Keeping brain-injured clients in the community rather than in an institution or nursing home is the primary goal, according to Butler, who calls the ”intensive case management” provided by her organization much more focused than what is available from government offices that do not go out into the community or supply the funds necessary ‘for a variety of different things.”

Adaptation

That means physical or emotional adaptations to brain injuries that can be caused by stroke, vehicle or industrial accidents, etc—but not congenital brain defects, which the organization does not work with. Funded with state money and private contributions, an annual late-summer charity golf tournament is a major draw.

That public-private partnership allows Brain Injury Services to be more flexible, says Butler, in considering what they can provide to clients. The federal Olmstead Act requiring disabled persons to stay in the community whenever possible has helped improve the funding climate for agencies like Brain Injury Services.

Some clients learn how to play golf again, even from wheelchairs, while others must relearn much simpler tasks such as loading a dishwasher or performing other chores. A network of case managers recruited by Brain Injury Services is helping more than one hundred people in southwestern Virginia these days. Clients are not charged for services, which average around $2,700, according to Lead Case Manager Kristin Beindorf. Life skills training and case management services for brain injuries are not covered by health insurance companies.

Satellite offices in Radford and Abingdon help Brain Injury Services of SWVA (www.bisswva.org) cover the entire region. “We identify what the family needs and then we match them up.” says Beindorf of the case management philosophy. That even includes respite care for the families of brain-injured people needing some time away. A documented, acquired injury and referrals from doctors, nurses, spouses or other family members leads new clients to the agency.

‘Renewed Focus’

Stepping into a territory where insurance companies and traditional health care providers are not found now is the mission, adds Beindorf, noting that “it devastates the whole family” when a loved one is impaired. Recent news about the stroke of Israel’s Ariel Sharon, the surviving Sago Mine survivor in West Virginia and Dick Clark’s labored appearance on New Year’s Eve have helped put renewed focus on brain injuries, she adds.

Any therapies that are covered by insurance carriers are “nowhere near adequate to get the person back on their feet," says Linda Turner.  She should know: her husband Jay died after suffering a stroke and coping with the side effects of his brain injury for several years.
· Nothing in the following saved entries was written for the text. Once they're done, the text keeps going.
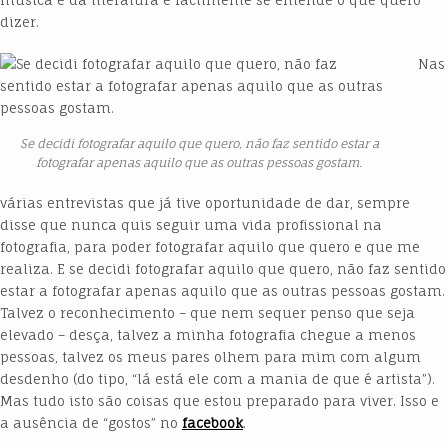
dizer.
Nas
Se decidi fotografar aquilo que quero, não faz sentido estar a
fotografar apenas aquilo que as outras pessoas gostam.
várias entrevistas que já tive oportunidade de dar, sempre
disse que nunca quis seguir uma vida profissional na
fotografia, para poder fotografar aquilo que quero e que me
realiza. E se decidi fotografar aquilo que quero, não faz sentido
estar a fotografar apenas aquilo que as outras pessoas gostam.
Talvez o reconhecimento – que nem sequer penso que seja
elevado – desça, talvez a minha fotografia chegue a menos
pessoas, talvez os meus pares olhem para mim com algum
desdenho (do tipo, “lá está ele com a mania de que é artista”).
Mas tudo isto são coisas que estou preparado para viver. Isso e
a ausência de “gostos” no
facebook
.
She first became involved with a support group and then went to work for Brain Injury Services after Jay, a commercial food appliance installation specialist and business owner died. “That’s how much I believed in it,” says Turner, who is now director of admissions.

Jay Turner had been one of the first clients for Brain injury Services, progressing to the point where he could swing a golf club again after being seriously affected by the stroke and cerebral hemorrhage that shut down a quarter of his brain. “The group of people that work in this [field] have so much passion for each other and [clients]," says Beindorf. “It’s just a devastating time. It’s not like you see on TV or in the movies where they just open their eyes [and are cured]. It’s not even close.”

Butler serves on a number of statewide boards including the Brain Injury Council of Virginia, which advises the Department of Rehabilitative Services. “It’s not as prevalent as it needs to be throughout the state,” she says of the support and comfort Brain Injury Services of SWVA has provided since 2001.